Two phrases immediately tell me the people sitting across the table don’t know much about campaigning. What’s interesting is that I’ve heard both of them everywhere—from Africa to the Balkans, across Europe, and all the way to the Philippines.
The first one is: “We’re unique.”
After all these years, I’ve learned not to react to that one.
The second is a little less common: “We’re speaking to all citizens.”
That one is harder to let slide. My response is always the same:
“So you’re speaking to nobody.”
Some politicians cling to a romantic vision of the electorate as one giant group of people who watch the same TV channels, read the same news sites, hear the same messages, nod their heads at the same moment, and ultimately vote for the same reasons.
It’s a nice idea.
It’s also completely wrong.
In a political campaign, there is no single target audience.
There’s the retiree worried about the rising cost of prescription drugs. There’s the young mother anxious about finding a spot in daycare. And there’s the forty-five-year-old voter who supported you last time but isn’t sure he’ll do it again because none of the promises you made were ever delivered.
That’s just three people—and you can’t say the same thing to all of them and expect the same result.
Voter segmentation means dividing the electorate into groups that actually exist. Who are they? Where do they live? What motivates them? How many of them are there? Most importantly, are they even worth trying to persuade?
Someone who genuinely dislikes you isn’t going to change their mind after ten campaign visits. Someone who already supports you doesn’t need persuasion—they need to be turned out on Election Day through an effective GOTV (Get Out The Vote) operation.
Spending resources on the wrong audience is one of the most expensive mistakes a campaign can make—and also one of the most common.
When you skip segmentation, the same thing always happens. Your message becomes so broad that it doesn’t resonate with anyone in particular.
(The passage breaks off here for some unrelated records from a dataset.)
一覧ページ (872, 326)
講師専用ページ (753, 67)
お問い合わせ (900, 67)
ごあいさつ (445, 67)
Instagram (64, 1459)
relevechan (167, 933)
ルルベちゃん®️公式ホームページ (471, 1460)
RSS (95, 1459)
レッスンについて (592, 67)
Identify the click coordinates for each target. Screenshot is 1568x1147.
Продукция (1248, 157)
You talk about “a better life for everyone,” but nobody sees themselves in that promise. In practice, when you say “everyone,” you mean no one.
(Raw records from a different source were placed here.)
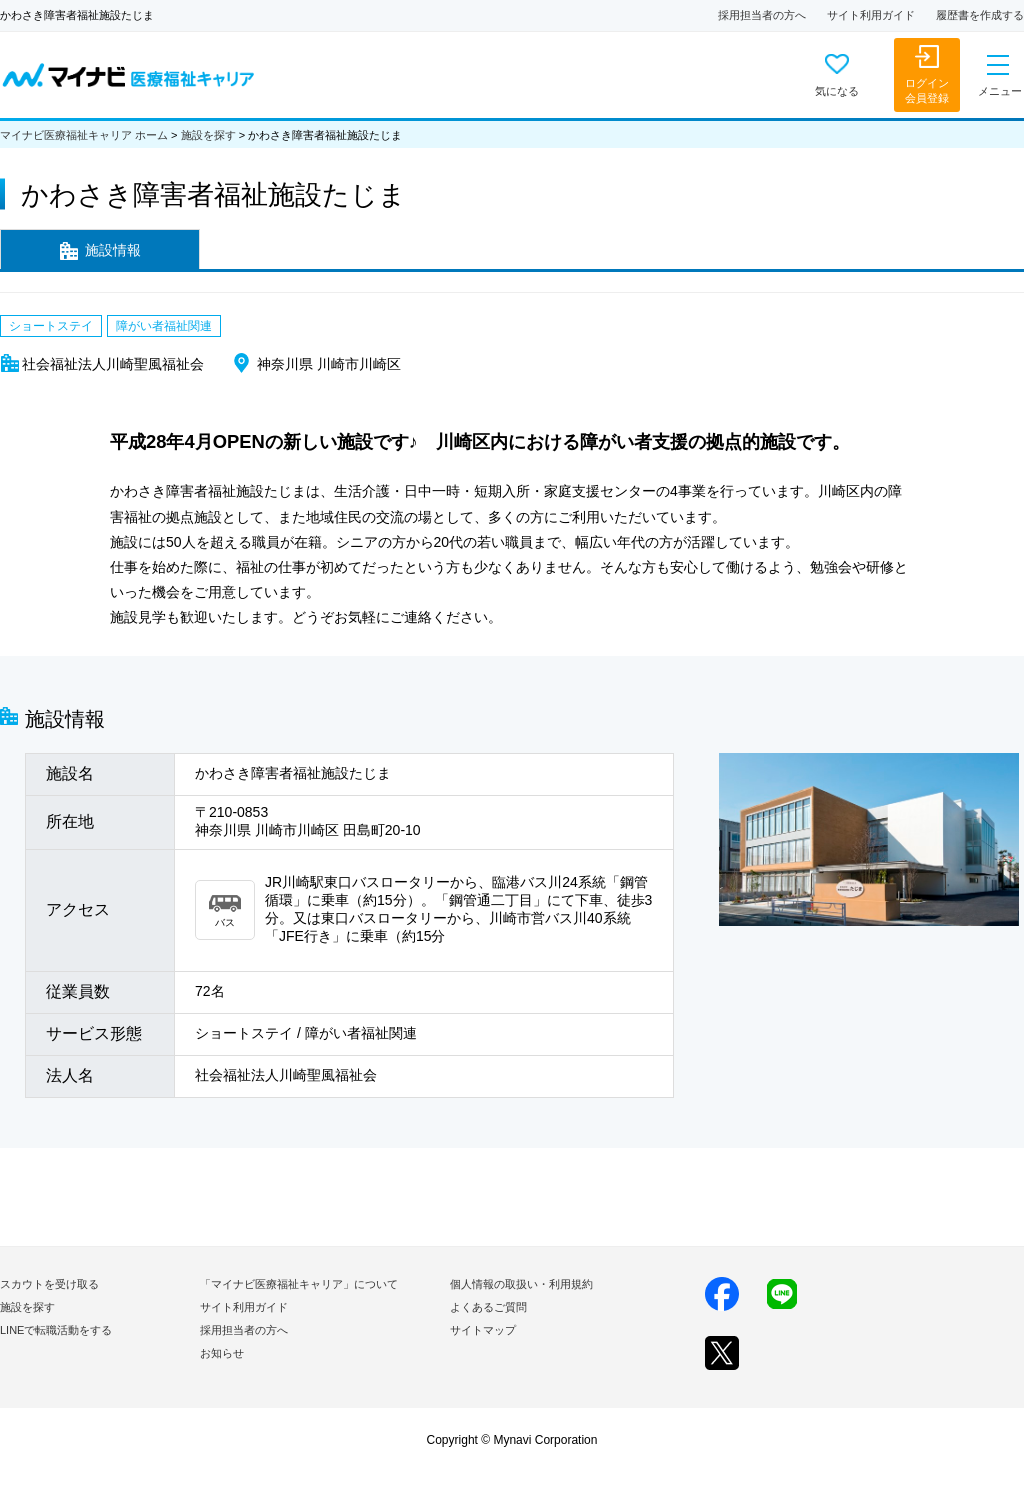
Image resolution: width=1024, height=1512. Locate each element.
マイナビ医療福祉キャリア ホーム (84, 135)
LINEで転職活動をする (56, 1330)
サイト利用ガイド (871, 15)
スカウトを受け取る (49, 1284)
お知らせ (222, 1353)
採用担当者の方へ (762, 15)
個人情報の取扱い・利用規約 (521, 1284)
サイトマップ (483, 1330)
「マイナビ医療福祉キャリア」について (299, 1284)
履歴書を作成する (980, 15)
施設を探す (208, 135)
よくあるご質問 (488, 1307)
Meanwhile, your opponent knows exactly which eight thousand votes they still need. They know which neighborhoods those voters live in and exactly what issues matter to them.
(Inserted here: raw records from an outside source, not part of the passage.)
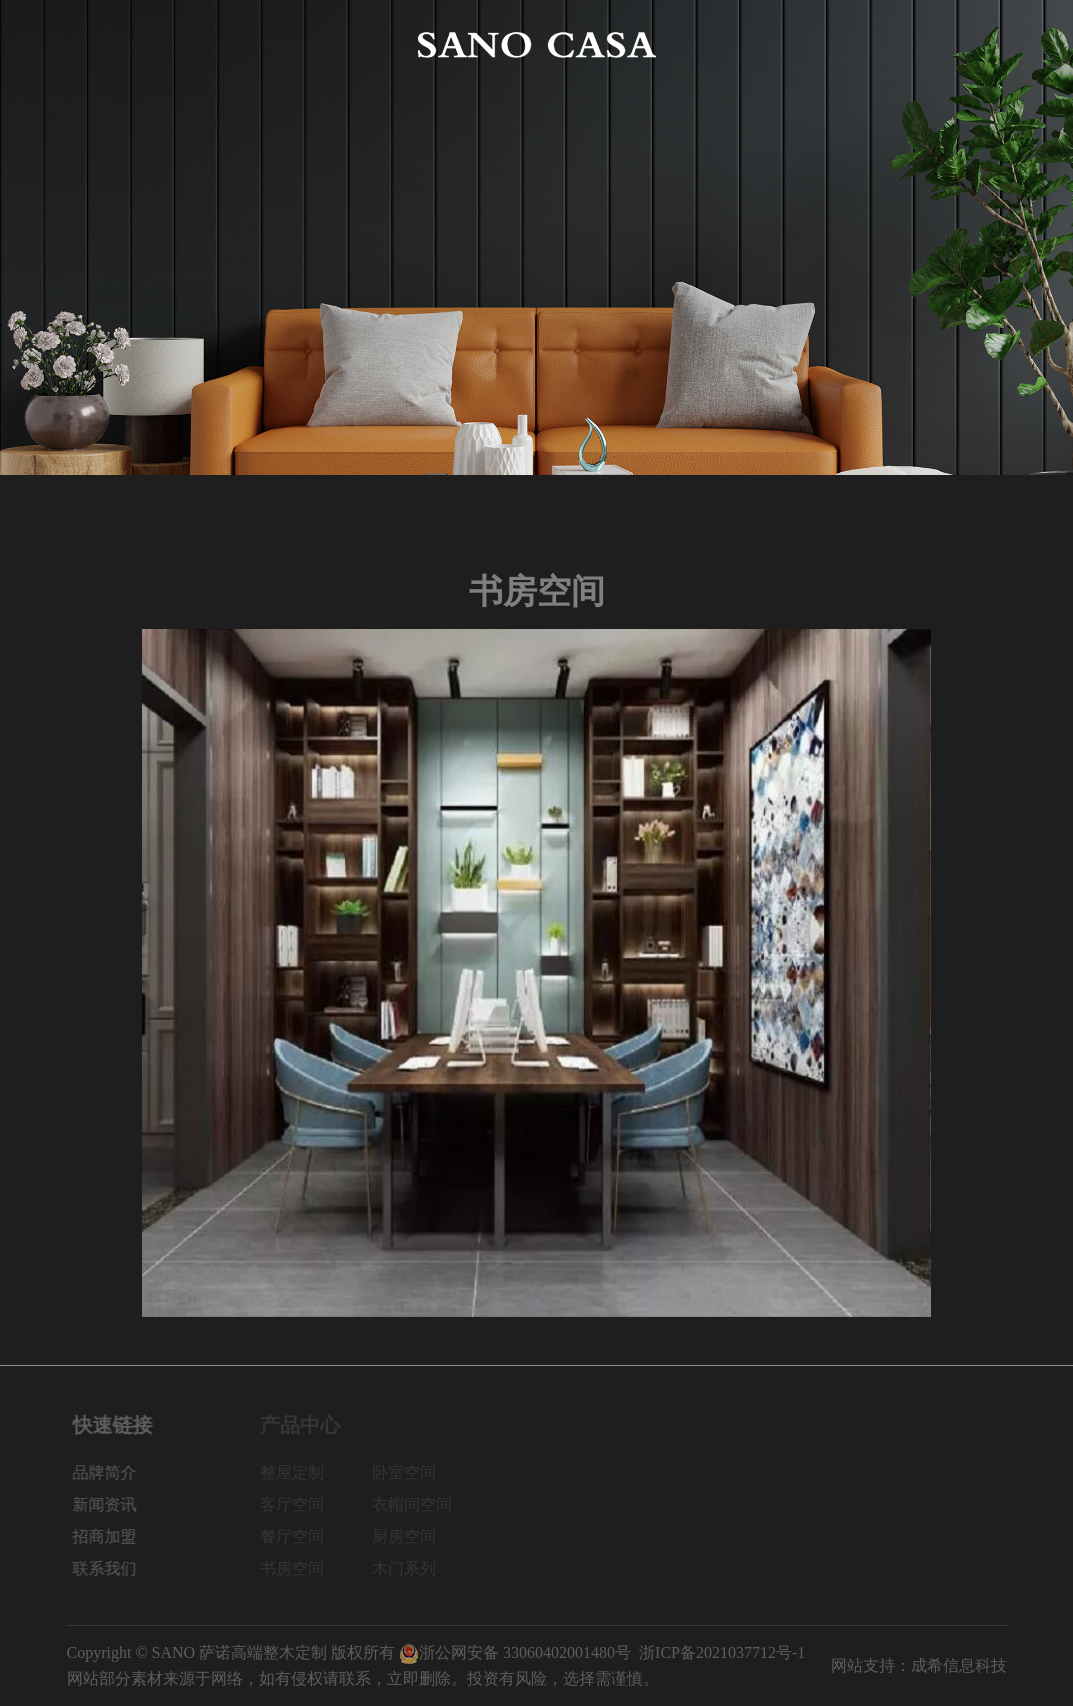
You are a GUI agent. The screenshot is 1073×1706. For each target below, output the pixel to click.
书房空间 (299, 1568)
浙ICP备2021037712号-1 (722, 1652)
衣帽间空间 (419, 1504)
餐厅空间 (299, 1536)
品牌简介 (194, 44)
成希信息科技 (959, 1665)
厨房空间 (411, 1536)
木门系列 (411, 1568)
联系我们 (974, 44)
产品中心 (289, 44)
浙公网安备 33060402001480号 (515, 1652)
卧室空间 (411, 1472)
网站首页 (99, 44)
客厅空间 (299, 1504)
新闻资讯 (784, 44)
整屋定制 (299, 1472)
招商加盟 (879, 44)
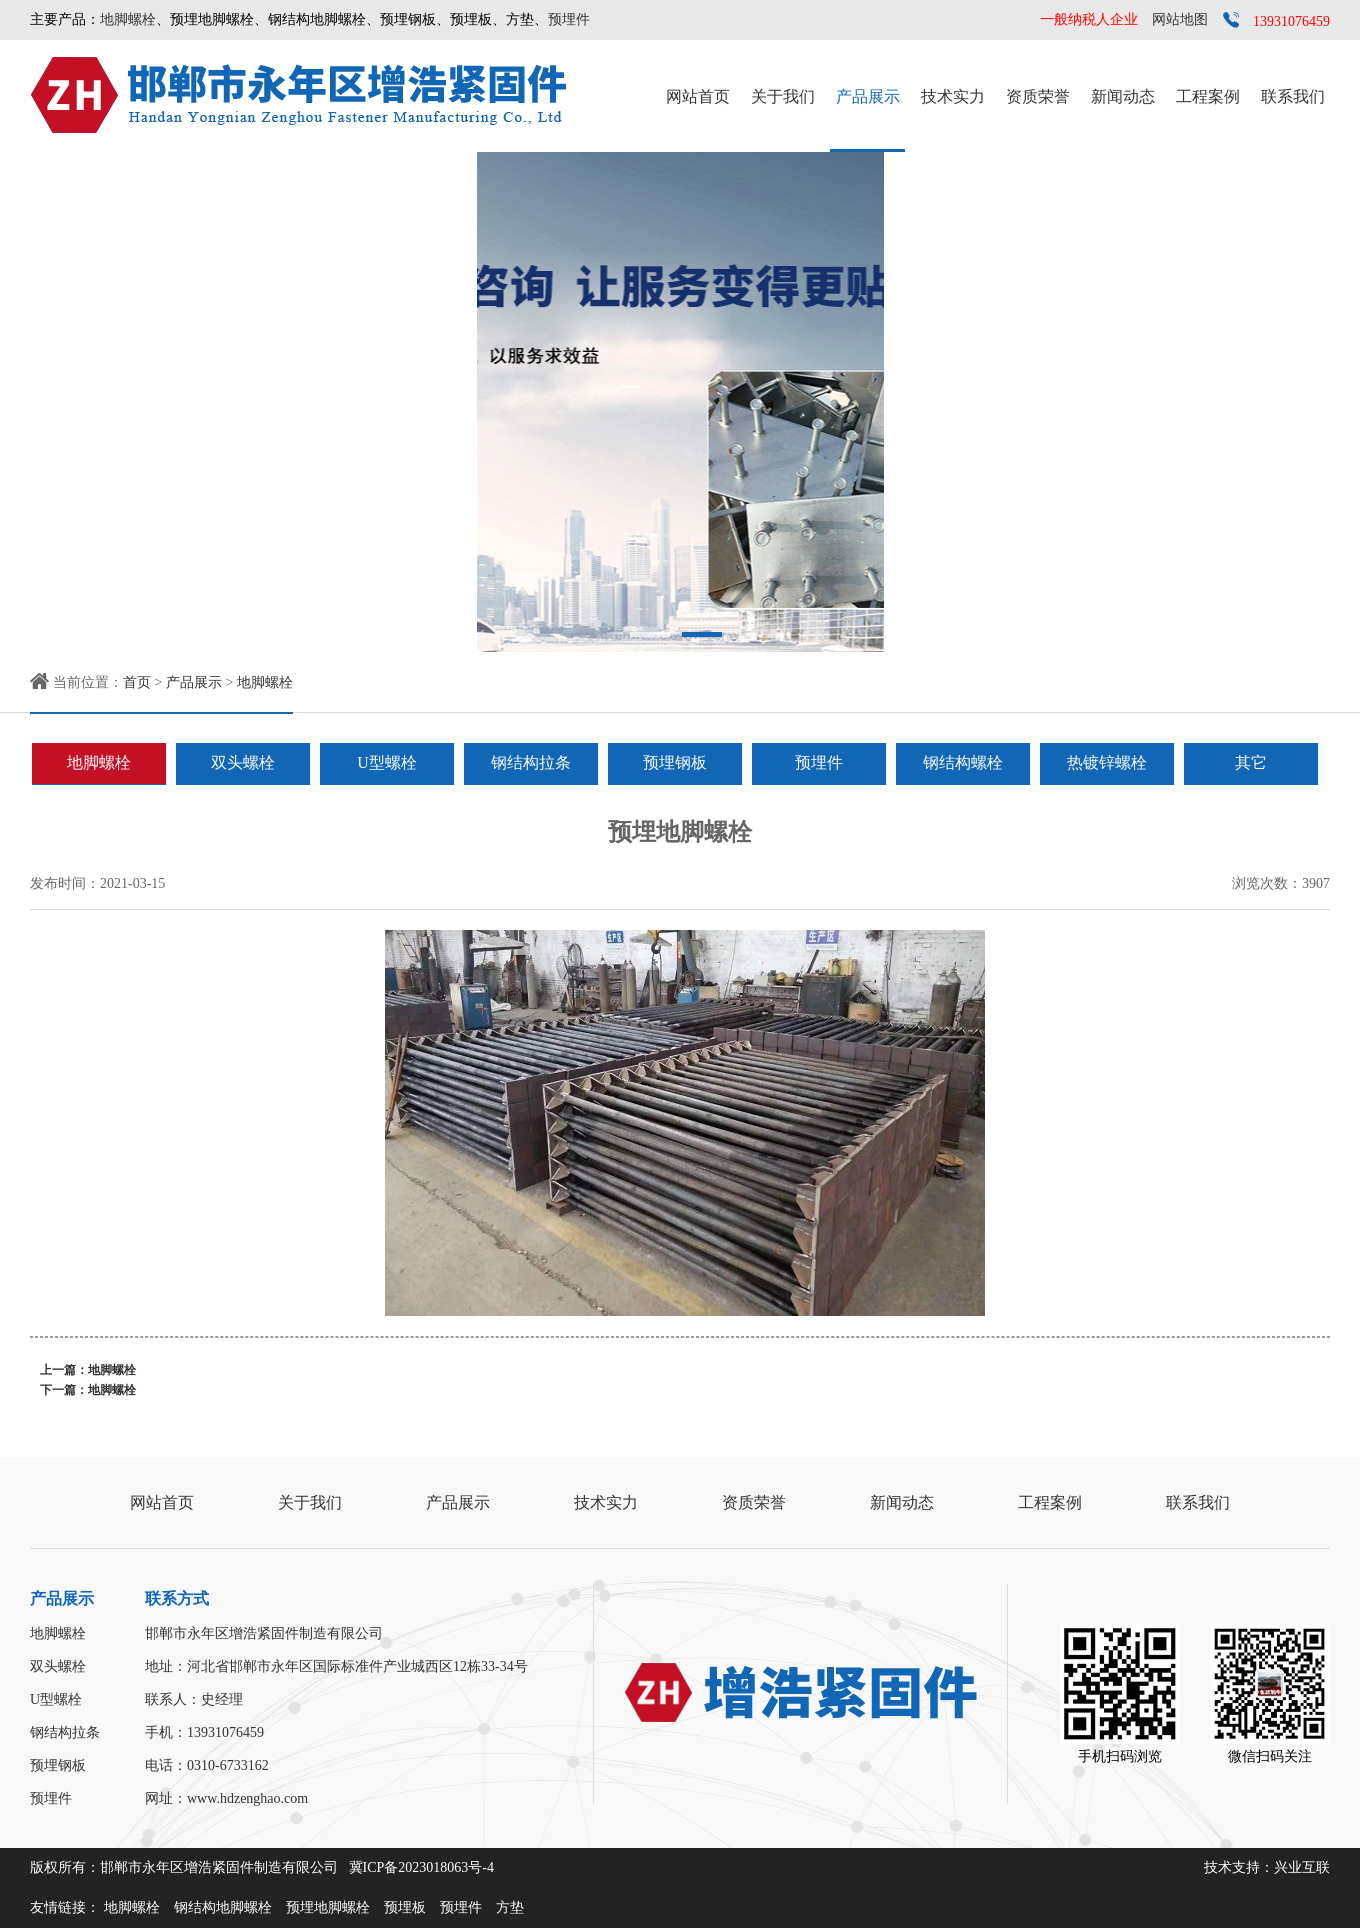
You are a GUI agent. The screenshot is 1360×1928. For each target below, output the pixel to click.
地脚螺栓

You’re handing out flyers on street corners and hoping one eventually reaches the right person.
Your opponent is running a call center and already knows who will get a phone call on Election Day.
Segmentation isn’t some marketing gimmick invented by campaign consultants.
It’s the difference between a campaign that knows exactly what it’s doing and a campaign that’s still trying to figure out whether it cleared the electoral threshold two days after the votes have been counted.